Top three things to know before starting:
- Steel is a crucial component in many modern technologies.
- Steel production uses a lot of energy and releases a lot of carbon dioxide. Hence, most companies need to invest significant amounts of money into making their processes more environmentally friendly.
- Investors who genuinely believe in the overall performance of the steel sector should invest in steel sector ETFs.
Best steel ETFs to buy in 2022
Let’s take a look at the best ETFs to invest in.
1. SPDR S&P Metals & Mining ETF (XME)
The SPDR S&P Metals & Mining ETF seeks to expose investors to metals and mining stocks in the S&P Total Market Index. It holds shares of mining companies in the following subsectors of the metals and mining sector: aluminum, coal, and consumable fuels, copper, diversified metals and mining, gold, precious metals and minerals, silver, and steel. The ETF had 32 holdings as of early 2022, led by the following five:
The ETF is ideal for people seeking an investment focused on the US metals sector. The ETF uses an equal weight strategy, which provides investors with targeted exposure to the entire US metals and mining sectors, including precious metals. It charges a relatively low ETF expense ratio of 0.35%.
The fund has returned 54.8% over the past year and 29.2% annually over the past three years, 16.9% per year over the past five years, and 3.8% per year over the past decade. Recently, in March 2022, XME returned 16.5%. It has an R-squared of 55%, a beta of 1.67, and a standard deviation of 39.1%. It has a high total risk rating.
2. VanEck Rare Earth/Strategic Metals ETF (REMX)

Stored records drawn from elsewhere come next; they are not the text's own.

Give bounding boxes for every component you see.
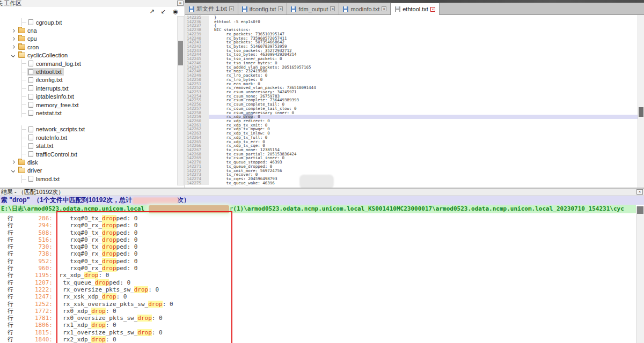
results-close-icon[interactable]: × [636, 189, 643, 195]
line-content[interactable]: rx_xdp_redirect: 0 [209, 119, 638, 123]
tree-folder[interactable]: cna [0, 26, 177, 34]
tree-file[interactable]: stat.txt [0, 141, 177, 150]
tree-file[interactable]: cgroup.txt [0, 18, 177, 26]
line-content[interactable]: tx_queue_stopped: 46393 [209, 160, 638, 165]
editor-lines[interactable]: 142235 } 142236 ethtool -S enp1s0f0 1422… [185, 16, 638, 188]
results-scrollbar-thumb[interactable] [637, 206, 643, 214]
line-content[interactable]: tx_xmit_more: 569724756 [209, 169, 638, 173]
line-content[interactable]: rx_csum_unnecessary_inner: 0 [209, 111, 638, 115]
editor-tab[interactable]: 新文件 1.txt × [185, 3, 238, 14]
tree-file-label: ifconfig.txt [36, 77, 63, 83]
chevron-icon[interactable] [11, 45, 15, 49]
search-result-row[interactable]: 行 286: txq#0_tx_dropped: 0 [0, 215, 636, 222]
tree-folder[interactable]: driver [0, 167, 177, 175]
line-content[interactable]: tx_added_vlan_packets: 205165957165 [209, 65, 638, 70]
tree-folder[interactable]: disk [0, 158, 177, 166]
row-line-prefix: 行 [8, 258, 15, 265]
search-result-row[interactable]: 行 1815: rx1_oversize_pkts_sw_drop: 0 [0, 329, 636, 336]
workspace-title: 工作区 [4, 0, 21, 6]
search-result-row[interactable]: 行 1772: rx0_xdp_drop: 0 [0, 308, 636, 315]
tree-file[interactable]: command_log.txt [0, 59, 177, 68]
editor-line[interactable]: 142237 { [185, 24, 638, 28]
chevron-icon[interactable] [11, 54, 15, 57]
search-result-row[interactable]: 行 730: txq#0_tx_dropped: 0 [0, 243, 636, 250]
editor-line[interactable]: 142275 tx_queue_wake: 46396 [185, 181, 638, 185]
search-result-row[interactable]: 行 1781: rx0_oversize_pkts_sw_drop: 0 [0, 315, 636, 322]
line-content[interactable]: rx_lro_packets: 0 [209, 73, 638, 78]
line-content[interactable]: rx_xdp_tx_mpwqe: 0 [209, 127, 638, 131]
search-result-row[interactable]: 行 960: rxq#0_rx_dropped: 0 [0, 265, 636, 272]
tree-file[interactable]: iptablesInfo.txt [0, 93, 177, 101]
tree-folder[interactable]: cron [0, 43, 177, 51]
tree-file[interactable]: ifconfig.txt [0, 76, 177, 84]
row-line-number: 508: [15, 229, 53, 236]
row-line-prefix: 行 [8, 222, 15, 229]
line-content[interactable]: rx_xdp_tx_err: 0 [209, 140, 638, 144]
search-result-row[interactable]: 行 952: txq#0_tx_dropped: 0 [0, 258, 636, 265]
tree-file[interactable]: ethtool.txt [0, 68, 177, 76]
line-content[interactable]: tx_queue_wake: 46396 [209, 181, 638, 185]
search-result-row[interactable]: 行 516: rxq#0_rx_dropped: 0 [0, 236, 636, 243]
search-result-row[interactable]: 行 1207: tx_queue_dropped: 0 [0, 279, 636, 286]
editor-line[interactable]: 142236 ethtool -S enp1s0f0 [185, 20, 638, 24]
line-content[interactable]: } [209, 16, 638, 20]
chevron-icon[interactable] [11, 37, 15, 41]
line-content[interactable]: rx_xdp_tx_inlnw: 0 [209, 131, 638, 136]
editor-tab[interactable]: ethtool.txt × [391, 3, 440, 15]
line-content[interactable]: rx_xdp_tx_full: 0 [209, 136, 638, 140]
workspace-scrollbar-thumb[interactable] [178, 41, 183, 65]
line-content[interactable]: { [209, 24, 638, 28]
chevron-icon[interactable] [11, 160, 15, 164]
tree-file[interactable]: memory_free.txt [0, 101, 177, 109]
tree-file[interactable]: interrupts.txt [0, 84, 177, 92]
search-result-row[interactable]: 行 1195: rx_xdp_drop: 0 [0, 272, 636, 279]
row-match-text: rx_oversize_pkts_sw_drop: 0 [56, 286, 159, 293]
line-content[interactable]: rx_lro_bytes: 0 [209, 78, 638, 82]
search-result-row[interactable]: 行 1247: rx_xsk_xdp_drop: 0 [0, 293, 636, 300]
search-result-row[interactable]: 行 1222: rx_oversize_pkts_sw_drop: 0 [0, 286, 636, 293]
locate-file-icon[interactable]: ◉ [172, 8, 179, 15]
tree-folder[interactable]: cyclicCollection [0, 51, 177, 59]
text-editor[interactable]: 142235 } 142236 ethtool -S enp1s0f0 1422… [185, 15, 644, 188]
editor-scrollbar[interactable] [638, 15, 644, 188]
editor-scrollbar-thumb[interactable] [639, 107, 643, 117]
search-result-row[interactable]: 行 1840: rx2_xdp_drop: 0 [0, 336, 636, 343]
results-title: 结果 - （匹配10192次） [1, 189, 64, 195]
search-result-row[interactable]: 行 1252: rx_xsk_oversize_pkts_sw_drop: 0 [0, 301, 636, 308]
tab-close-icon[interactable]: × [229, 6, 234, 11]
editor-tab[interactable]: fdm_output × [287, 3, 339, 14]
search-result-row[interactable]: 行 738: rxq#0_rx_dropped: 0 [0, 250, 636, 257]
chevron-icon[interactable] [11, 29, 15, 33]
expand-all-icon[interactable]: ↗ [148, 8, 156, 15]
line-content[interactable]: ethtool -S enp1s0f0 [209, 20, 638, 24]
search-result-row[interactable]: 行 294: rxq#0_rx_dropped: 0 [0, 222, 636, 229]
file-icon [28, 61, 33, 66]
tree-file[interactable]: network_scripts.txt [0, 125, 177, 133]
workspace-close-icon[interactable]: × [177, 1, 184, 6]
editor-tab[interactable]: ifconfig.txt × [238, 3, 288, 14]
tab-close-icon[interactable]: × [278, 6, 283, 11]
result-file-path[interactable]: E:\日志\armod0523.odata.ncmp.unicom.locala… [0, 205, 636, 213]
tree-file[interactable]: routeInfo.txt [0, 133, 177, 141]
collapse-all-icon[interactable]: ↙ [159, 8, 167, 15]
workspace-scrollbar[interactable] [177, 16, 184, 185]
tab-close-icon[interactable]: × [430, 7, 435, 12]
search-result-row[interactable]: 行 1806: rx1_xdp_drop: 0 [0, 322, 636, 329]
chevron-icon[interactable] [11, 169, 15, 173]
tree-file[interactable]: lsmod.txt [0, 175, 177, 183]
row-line-prefix: 行 [8, 250, 15, 257]
line-content[interactable]: rx_xdp_tx_xmit: 0 [209, 123, 638, 128]
line-content[interactable]: tx_nop: 232419588 [209, 69, 638, 73]
results-scrollbar[interactable] [636, 206, 644, 343]
workspace-title-partial-glyph: 关 [0, 0, 4, 6]
tree-file[interactable]: trafficControl.txt [0, 150, 177, 158]
line-content[interactable]: rx_xdp_drop: 0 [209, 115, 638, 119]
tab-close-icon[interactable]: × [330, 6, 335, 11]
tab-close-icon[interactable]: × [382, 6, 386, 11]
tree-file[interactable]: netstat.txt [0, 109, 177, 117]
editor-tab[interactable]: modinfo.txt × [339, 3, 391, 14]
file-icon [28, 110, 33, 116]
search-result-row[interactable]: 行 508: txq#0_tx_dropped: 0 [0, 229, 636, 236]
row-line-prefix: 行 [8, 336, 15, 343]
tree-folder[interactable]: cpu [0, 35, 177, 43]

The VanEck Rare Earth/Strategic Metals ETF gives investors targeted exposure to companies focused on producing, refining, and recycling rare earth and strategic metals and minerals. The ETF held shares of 20 rare earth and strategic metals companies as of early 2022.
The ETF allows investors to own a basket of companies focused on important mining materials for the technology and green energy sectors. It charges a modest fee of 0.59% for access to these emerging metals.
The fund has returned 66.6% over the past year and 39.7% annually over the past three years, 22.3% per year over the past five years, and -2.3% per year over the past decade. Recently, in March 2022, REMX returned 7.5%. It has an R-squared of 39%, a beta of 1.40, and a standard deviation of 38.9%. It has a high total risk rating.
3. Invesco DB Base Metals Fund (DBB)
The Invesco DB Base Metals Fund enables investors to conveniently and cost-effectively invest in commodity futures. The fund focuses on some of the most liquid and widely used base metals, such as aluminum, zinc, and copper.
The ETF uses leverage and collateralizes futures contracts with US Treasury bills and other Invesco products built around government debt.
The ETF is best for sophisticated investors who want to make a short-term trade on the thesis that base metals prices will rise sharply in the near term. The fund is somewhat speculative since futures contracts can be very volatile. It charges investors a modest expense ratio of 0.77%.
The fund has returned 38.8% over the past year and 15.7% annually over the past three years, 10.4% per year over the past five years, and 2.9% per year over the past decade. Recently, in March 2022, DBB returned 7.2%. It has an R-squared of 60%, a beta of 0.79, and a standard deviation of 16.9%.
Pros and cons
Worth to invest | Worth to getaway |
Rising demand for metals tends to drive up prices, providing investors with the opportunity to make money on the metals market. | The returns from steel ETFs are also a mixed average of all the constituent stocks that are held by the ETF. |
One broad way to invest in the thesis that metals prices will rise is through metals ETFs, an essential tool for bullish investors on the metals market. | They are sector-focused, rather than diversified. |
Investors tend to like companies that make an effort to go ‘green’. |
Final thoughts
Steel has been among the top metals as an investment choice due to its popularity and high demand. Steel has now gained the status of the leading basic building block of modern-day infrastructure. Steel ETFs are available to investors for making a pooled investment in steel-based companies.